Of course, dear reader, you are not impressed by an introductory statement on driving while shaving, as you personally know people who have crashed while applying makeup, texting and the like. However, it will be a cold day in hell before you meet Joe Black or anyone who drives while shaving their pubic region. That would be Megan Baines, she of the freshly minted DUI and doubly-suspended license from the day before. I speculate here that if you are caught driving on a suspended license, you get arrested, not another period of suspension. But I may be wrong. None of this, of course, brings you any closer to an understanding of that hitherto-unknown anthropological gem, the double first cousin.
Ms Baines had been intent on looking her best for a date, so en-route, she asked her ex husband Leroy Leroy to steer while she shaved. Contrary to popular belief, Leroy Leroy could still be distracted by his ex-wife's deft clutch work, ergo the crash. You are wondering why Ms Baines was going on a date with her ex-husband. You know little of southern customs don't you?

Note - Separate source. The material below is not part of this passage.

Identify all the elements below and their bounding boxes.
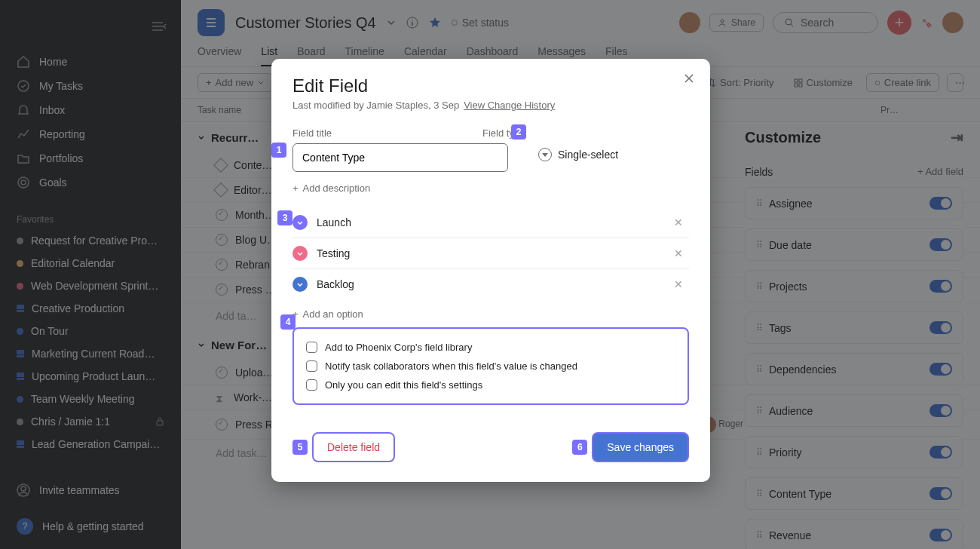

Truth be told, Ms Baines is a family-oriented person and may have decided to catch up on the latest family gossip with her first cousin. A long trip, little to do, no more gossip. Why not a shave? Those of you who live in the northern part of the country may find this as quaint as sweet tea but unless you're willing to list the benefits of ice fishing, I would suggest you park the pomposity. And were you thinking of making reference to the southern sport of alligator hunting, I would respond that it's them or us. And I'd rather it be them.
The sport of alligator hunting predates baseball, soccer and basketball by at least a century and dates back three hundred years to the time of the arrival of French settlers in what is now known as Louisiana. Many historians believe Louisiana was named after the French king Louis the Headless in stark contrast to local legend. What really happened is a tale for the ages. It appears that a small flotilla of French vessels had landed at the mouth of the Mississippi river, dropped off some sailors and sailed up river. The admiral soon came to realize that this huge river had no end in sight and decided to turn around to pick up his men before continuing further.
Late that night the ship returned to the mouth of the river and the admiral hailed his men on the shore. Anticipating their admiral's curiosity, a number of the men, led by one Lieutenant Louis, had made off into the hinterland to locate natives who they thought may have been able to guide them. True enough, the admiral's first words to his men were “Where are we?” The response “Louis an a” was cut short by an alligator who swallowed the speaker. A hunt for the alligator ensued, giving rise to an exciting sport and the name of a great state.
I will not bore you with the genealogy of the Baines family. Suffice it to say, double first cousins come about when the groom marries the daughter of his uncle and aunt and his uncle is his father's brother and his aunt is his mother's sister. If your head is no longer spinning, rest assured I have it on the highest authority that such a thing has been known to happen from time to time. Ask Ms Baines.